Stored items from a collection:
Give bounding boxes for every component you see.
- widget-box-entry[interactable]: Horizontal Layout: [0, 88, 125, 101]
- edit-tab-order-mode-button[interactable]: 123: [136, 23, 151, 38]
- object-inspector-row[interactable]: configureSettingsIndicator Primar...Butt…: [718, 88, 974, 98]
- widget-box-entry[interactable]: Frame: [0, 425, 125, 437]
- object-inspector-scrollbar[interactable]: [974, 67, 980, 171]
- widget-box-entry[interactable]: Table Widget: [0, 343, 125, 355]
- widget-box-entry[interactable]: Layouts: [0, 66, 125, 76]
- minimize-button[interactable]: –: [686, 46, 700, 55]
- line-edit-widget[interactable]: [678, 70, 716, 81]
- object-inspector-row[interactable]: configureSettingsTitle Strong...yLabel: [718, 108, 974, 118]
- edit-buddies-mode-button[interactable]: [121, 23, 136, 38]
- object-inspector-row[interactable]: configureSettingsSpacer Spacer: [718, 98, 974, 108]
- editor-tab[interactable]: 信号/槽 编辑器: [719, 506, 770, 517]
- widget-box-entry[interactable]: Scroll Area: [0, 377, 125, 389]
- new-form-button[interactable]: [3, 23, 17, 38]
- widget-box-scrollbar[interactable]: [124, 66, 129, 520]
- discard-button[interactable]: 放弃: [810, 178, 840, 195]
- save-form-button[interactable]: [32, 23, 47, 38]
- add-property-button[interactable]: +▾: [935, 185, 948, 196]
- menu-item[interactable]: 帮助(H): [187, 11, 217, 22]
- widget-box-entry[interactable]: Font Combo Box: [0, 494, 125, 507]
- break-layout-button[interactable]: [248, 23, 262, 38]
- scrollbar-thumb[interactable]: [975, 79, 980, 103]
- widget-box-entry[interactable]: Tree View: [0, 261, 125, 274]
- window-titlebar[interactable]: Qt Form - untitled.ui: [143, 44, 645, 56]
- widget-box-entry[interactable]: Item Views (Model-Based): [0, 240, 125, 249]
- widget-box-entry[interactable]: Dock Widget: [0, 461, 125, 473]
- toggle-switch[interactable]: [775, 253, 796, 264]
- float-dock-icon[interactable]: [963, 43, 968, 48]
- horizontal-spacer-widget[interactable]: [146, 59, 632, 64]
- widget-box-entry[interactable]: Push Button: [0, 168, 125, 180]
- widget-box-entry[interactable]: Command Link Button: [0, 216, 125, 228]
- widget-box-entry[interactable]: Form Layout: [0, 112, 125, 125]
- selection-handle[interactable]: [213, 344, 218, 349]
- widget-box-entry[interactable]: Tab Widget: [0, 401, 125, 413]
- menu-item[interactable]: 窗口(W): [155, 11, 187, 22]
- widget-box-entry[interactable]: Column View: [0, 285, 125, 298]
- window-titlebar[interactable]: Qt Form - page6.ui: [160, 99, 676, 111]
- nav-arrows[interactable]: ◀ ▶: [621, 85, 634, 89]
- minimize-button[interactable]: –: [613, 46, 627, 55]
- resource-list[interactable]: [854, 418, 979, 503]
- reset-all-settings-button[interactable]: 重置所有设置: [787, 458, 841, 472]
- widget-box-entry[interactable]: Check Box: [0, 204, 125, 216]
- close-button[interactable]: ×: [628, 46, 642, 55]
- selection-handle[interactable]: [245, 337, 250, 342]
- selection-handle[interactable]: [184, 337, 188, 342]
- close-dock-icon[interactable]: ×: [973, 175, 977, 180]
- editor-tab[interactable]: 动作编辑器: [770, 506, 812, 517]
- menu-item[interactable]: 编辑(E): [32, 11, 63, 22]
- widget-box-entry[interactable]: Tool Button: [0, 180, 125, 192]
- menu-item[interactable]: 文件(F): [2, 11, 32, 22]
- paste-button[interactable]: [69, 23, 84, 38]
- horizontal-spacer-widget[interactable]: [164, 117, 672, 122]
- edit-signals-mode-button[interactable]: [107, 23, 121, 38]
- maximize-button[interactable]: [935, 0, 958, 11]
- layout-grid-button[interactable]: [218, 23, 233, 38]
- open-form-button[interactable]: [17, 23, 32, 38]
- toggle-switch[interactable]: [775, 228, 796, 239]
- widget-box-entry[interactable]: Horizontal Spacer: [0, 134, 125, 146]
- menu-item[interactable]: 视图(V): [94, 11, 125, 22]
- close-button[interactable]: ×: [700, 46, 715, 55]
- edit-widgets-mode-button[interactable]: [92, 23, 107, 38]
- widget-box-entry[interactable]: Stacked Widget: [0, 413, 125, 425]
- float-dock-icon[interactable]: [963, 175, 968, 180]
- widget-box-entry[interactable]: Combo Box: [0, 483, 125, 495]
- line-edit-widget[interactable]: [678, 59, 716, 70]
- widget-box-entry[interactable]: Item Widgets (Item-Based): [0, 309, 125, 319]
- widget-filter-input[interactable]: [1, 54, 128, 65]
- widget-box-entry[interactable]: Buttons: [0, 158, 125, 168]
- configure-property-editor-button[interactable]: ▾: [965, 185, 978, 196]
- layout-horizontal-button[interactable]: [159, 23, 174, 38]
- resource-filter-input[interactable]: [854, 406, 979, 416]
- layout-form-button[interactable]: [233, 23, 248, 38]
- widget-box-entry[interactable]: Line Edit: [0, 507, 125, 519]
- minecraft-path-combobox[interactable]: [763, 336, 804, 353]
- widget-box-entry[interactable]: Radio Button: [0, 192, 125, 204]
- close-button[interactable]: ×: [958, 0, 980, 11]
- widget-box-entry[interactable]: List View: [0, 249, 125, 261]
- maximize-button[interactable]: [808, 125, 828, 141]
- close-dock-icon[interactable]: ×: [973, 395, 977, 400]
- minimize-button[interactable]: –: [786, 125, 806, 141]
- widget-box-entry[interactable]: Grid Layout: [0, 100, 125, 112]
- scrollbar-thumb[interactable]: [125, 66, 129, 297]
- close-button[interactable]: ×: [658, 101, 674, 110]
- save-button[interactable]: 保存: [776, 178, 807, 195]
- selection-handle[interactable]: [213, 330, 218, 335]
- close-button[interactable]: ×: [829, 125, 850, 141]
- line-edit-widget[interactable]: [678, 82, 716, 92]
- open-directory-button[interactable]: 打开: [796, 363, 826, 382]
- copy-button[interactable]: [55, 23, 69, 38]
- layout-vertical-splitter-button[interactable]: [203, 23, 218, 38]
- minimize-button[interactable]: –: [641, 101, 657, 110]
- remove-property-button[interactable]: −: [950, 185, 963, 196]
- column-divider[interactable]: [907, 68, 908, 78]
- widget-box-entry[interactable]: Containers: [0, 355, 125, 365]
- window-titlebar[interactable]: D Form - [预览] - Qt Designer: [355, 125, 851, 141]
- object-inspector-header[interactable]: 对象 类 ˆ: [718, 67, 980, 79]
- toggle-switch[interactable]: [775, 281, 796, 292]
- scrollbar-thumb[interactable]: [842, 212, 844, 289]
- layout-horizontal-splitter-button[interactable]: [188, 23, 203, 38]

**EXERCISE DIRECTIONS**. List all lines from the entries that include the word "object".

**ANSWER FOR THE TASK**.
- object-inspector-row[interactable]: configureSettingsIndicator Primar...Butt…: [718, 88, 974, 98]
- object-inspector-scrollbar[interactable]: [974, 67, 980, 171]
- object-inspector-row[interactable]: configureSettingsTitle Strong...yLabel: [718, 108, 974, 118]
- object-inspector-row[interactable]: configureSettingsSpacer Spacer: [718, 98, 974, 108]
- object-inspector-header[interactable]: 对象 类 ˆ: [718, 67, 980, 79]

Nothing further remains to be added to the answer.